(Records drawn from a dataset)

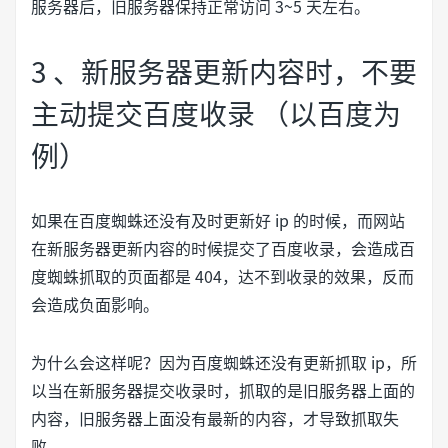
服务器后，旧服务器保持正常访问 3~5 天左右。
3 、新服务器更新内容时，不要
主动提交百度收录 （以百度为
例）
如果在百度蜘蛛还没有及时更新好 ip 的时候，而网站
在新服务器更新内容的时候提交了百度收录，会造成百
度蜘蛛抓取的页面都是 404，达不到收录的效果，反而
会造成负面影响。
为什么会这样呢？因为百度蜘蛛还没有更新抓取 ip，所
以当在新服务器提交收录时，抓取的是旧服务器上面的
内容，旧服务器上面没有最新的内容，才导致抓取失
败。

__Your assignment__. Copy the records above exactly, starting at the line that contains "主动提交百度收录 （以百度为" and ending at the last line, and leave out all earlier lines.

__Task result__.
主动提交百度收录 （以百度为
例）
如果在百度蜘蛛还没有及时更新好 ip 的时候，而网站
在新服务器更新内容的时候提交了百度收录，会造成百
度蜘蛛抓取的页面都是 404，达不到收录的效果，反而
会造成负面影响。
为什么会这样呢？因为百度蜘蛛还没有更新抓取 ip，所
以当在新服务器提交收录时，抓取的是旧服务器上面的
内容，旧服务器上面没有最新的内容，才导致抓取失
败。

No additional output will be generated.